I agree with the use cases but they are out of the scope of this PR.

The purpose of this PR should be very simple (precondition: there are other tiers that load/populate the configuration into the context chain) based on requirements from #2249:

  1. Define the convention to configure a bound entry in the context (the configuration should be decoupled from the target, both of them can be bound independently). This allows us to leverage our IoC/DI container for configuration resolution.

  2. Define sugar APIs on Context to provide/consume configuration for a given binding (configure() and getConfig())

  3. Define a @inject.config decorator to inject corresponding configuration into a class without the need to know the binding key.

Sure, I agree it's good to work in small increments and thus keep the scope of this pull request small. My concern is that you are defining foundational building blocks for the app/extension configuration, but we don't know if they will be able to support our requirements. Once this new feature is published as part of our public API, it will become difficult to make breaking changes.

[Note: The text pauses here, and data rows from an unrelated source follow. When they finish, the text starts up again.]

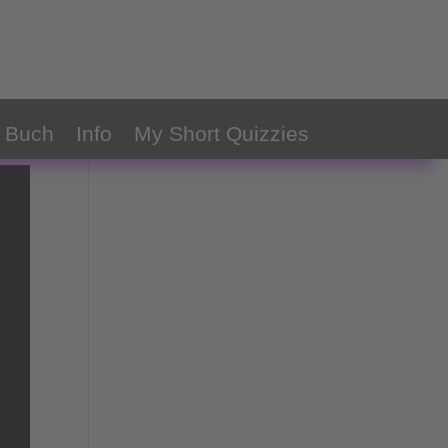
 Buch
Info
My Short Quizzies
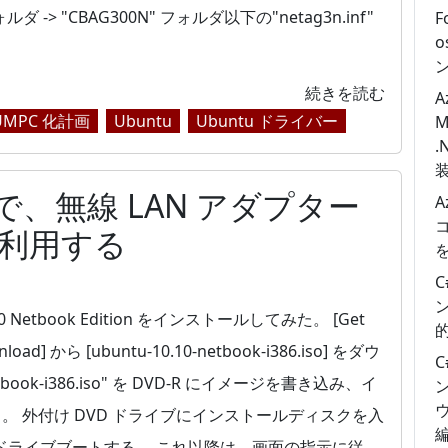
フォルダ -> "CBAG300N" フォルダ以下の"netag3n.inf"
F
o
続きを読む
A
0 UMPC 化計画
Ubuntu
Ubuntu ドライバー
.
10 で、無線 LAN アダプター
A
 を利用する
ン
0.10 Netbook Edition をインストールしてみた。 [Get
nload] から [ubuntu-10.10-netbook-i386.iso] をダウ
etbook-i386.iso" を DVD-R にイメージを書き込み、イ
ン
 外付け DVD ドライブにインストールディスクを入
 ドライブブートする。 これ以降は、画面の指示に従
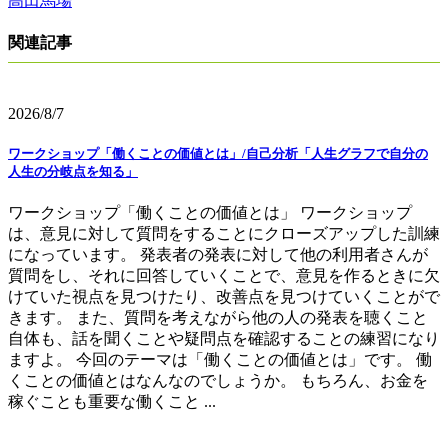
高田馬場
関連記事
2026/8/7
ワークショップ「働くことの価値とは」/自己分析「人生グラフで自分の
人生の分岐点を知る」
ワークショップ「働くことの価値とは」 ワークショップ
は、意見に対して質問をすることにクローズアップした訓練
になっています。 発表者の発表に対して他の利用者さんが
質問をし、それに回答していくことで、意見を作るときに欠
けていた視点を見つけたり、改善点を見つけていくことがで
きます。 また、質問を考えながら他の人の発表を聴くこと
自体も、話を聞くことや疑問点を確認することの練習になり
ますよ。 今回のテーマは「働くことの価値とは」です。 働
くことの価値とはなんなのでしょうか。 もちろん、お金を
稼ぐことも重要な働くこと ...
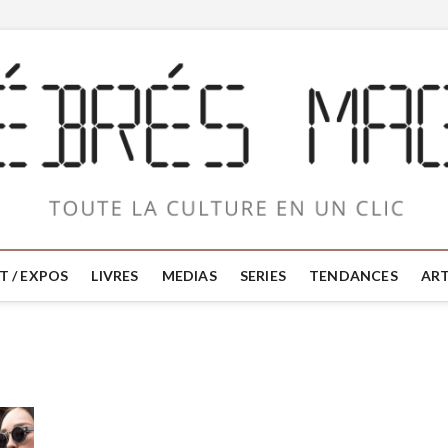
T / EXPOS
LIVRES
MEDIAS
SERIES
TENDANCES
ART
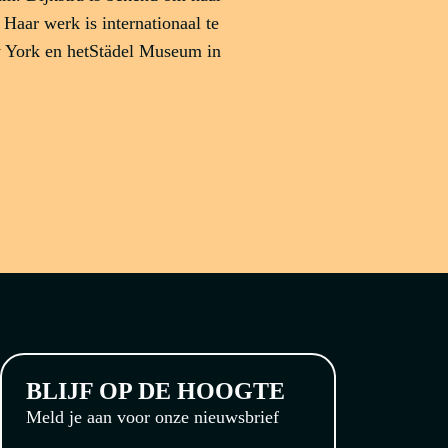
Haar werk is internationaal te
 York en hetStädel Museum in
BLIJF OP DE HOOGTE
Meld je aan voor onze nieuwsbrief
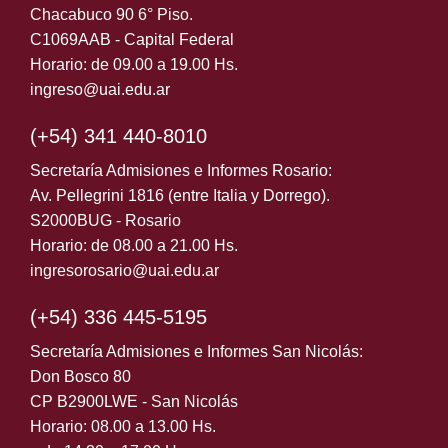
Chacabuco 90 6° Piso.
C1069AAB - Capital Federal
Horario: de 09.00 a 19.00 Hs.
ingreso@uai.edu.ar
(+54) 341 440-8010
Secretaría Admisiones e Informes Rosario:
Av. Pellegrini 1816 (entre Italia y Dorrego).
S2000BUG - Rosario
Horario: de 08.00 a 21.00 Hs.
ingresorosario@uai.edu.ar
(+54) 336 445-5195
Secretaría Admisiones e Informes San Nicolás:
Don Bosco 80
CP B2900LWE - San Nicolás
Horario: 08.00 a 13.00 Hs.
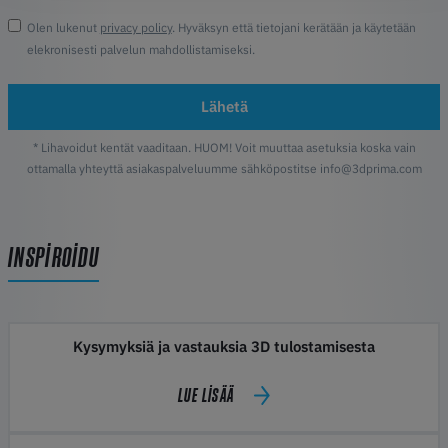
Olen lukenut
privacy policy
. Hyväksyn että tietojani kerätään ja käytetään
elekronisesti palvelun mahdollistamiseksi.
Lähetä
* Lihavoidut kentät vaaditaan. HUOM! Voit muuttaa asetuksia koska vain
ottamalla yhteyttä asiakaspalveluumme sähköpostitse info@3dprima.com
INSPIROIDU
Kysymyksiä ja vastauksia 3D tulostamisesta
LUE LISÄÄ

I am not asking you to create a full implementation for the use cases I have described above, a high-level description of the indented solution is good enough.

For example:

As an LB4 app developer, I'd like to have a single JSON file to define all configuration entries. How are we going to map from a JSON format to the API proposed in this pull request?

We can define a convention where the binding key is used as the key in the JSON file too. E.g.

{
  "rest.port": 3000,
  "rest.host": "localhost",
}

Is it just me who see a similarity with Java property files? Maybe we should use nesting instead of dot-separated property names? Anyhow, that's just an implementation detail we can figure out later.

As an extension developer, I may want my extension to provide default configuration options that can be later overridden by app-level config provided by the user.

Can we rely on the order in which the configuration bindings are created?

class MyApp {
  constructor() {
    app.component(RestComponent); // defines the default configuration
   
    // custom configuration - overrides the config values bound by components
  }
}

Would this become a pain point and we will need to look for different ways how to allow extensions to provide default values?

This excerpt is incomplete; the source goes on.